All three state tables are truncated and rewritten atomically:
tx.Exec("DELETE FROM requests")
tx.Exec("DELETE FROM tokens")
tx.Exec("DELETE FROM daily")
// then INSERT for every model in state
tx.Commit()
saveQuotas() uses INSERT ... ON CONFLICT(model) DO UPDATE (upsert) so
existing quota rows are updated in place without deleting unrelated models.
Constructors
// YAML backend (default)
rl, err := ratelimit.New()
rl, err := ratelimit.NewWithConfig(cfg)
// SQLite backend
rl, err := ratelimit.NewWithSQLite(dbPath)
rl, err := ratelimit.NewWithSQLiteConfig(dbPath, cfg)
defer rl.Close() // releases the database connection
Close() is a no-op on YAML-backed limiters.
Migration Path
MigrateYAMLToSQLite(yamlPath, sqlitePath string) error reads an existing YAML
state file and writes all quotas and usage state to a new SQLite database.

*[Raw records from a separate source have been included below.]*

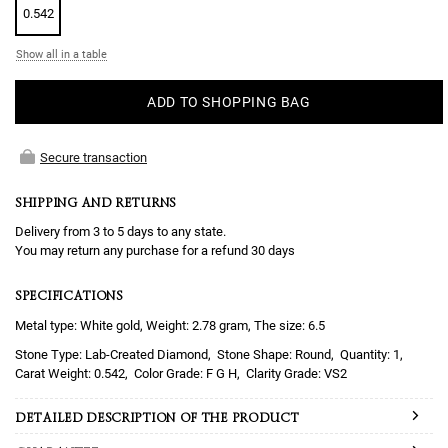
0.542
Show all in a table
ADD TO SHOPPING BAG
Secure transaction
SHIPPING AND RETURNS
Delivery from 3 to 5 days to any state.
You may return any purchase for a refund 30 days
SPECIFICATIONS
Metal type: White gold, Weight: 2.78 gram, The size: 6.5
Lab-Created Diamond
Round
1
0.542
F G H
VS2
DETAILED DESCRIPTION OF THE PRODUCT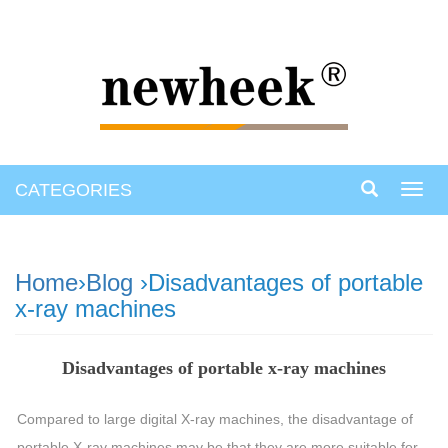
CATEGORIES
Toggl
navig
Home
›
Blog
›Disadvantages of portable
x-ray machines
Disadvantages of portable x-ray machines
Compared to large digital X-ray machines, the disadvantage of
portable X-ray machines may be that they are more suitable for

The
function is idempotent — running it again on the same YAML file overwrites the
SQLite database state.
Typical one-time migration:
err := ratelimit.MigrateYAMLToSQLite(
filepath.Join(home, ".core", "ratelimits.yaml"),
filepath.Join(home, ".core", "ratelimits.db"),
)
After migration, switch the constructor:
// Before
rl, _ := ratelimit.New()
// After
rl, _ := ratelimit.NewWithSQLite(filepath.Join(home, ".core", "ratelimits.db"))
defer rl.Close()
The YAML file can be kept as a backup; the two backends do not share state.
CountTokens
CountTokens(apiKey, model, text string) (int, error) calls the Google
Generative Language API to obtain an exact token count for a prompt string. It
is Gemini-specific and hardcodes the generativelanguage.googleapis.com
endpoint. The URL is not configurable, which prevents unit testing of the
success path without network access.
For other providers, callers must supply estimatedTokens directly to
CanSend() and RecordUsage(). Accurate token counts are typically available
in API response metadata after a call completes.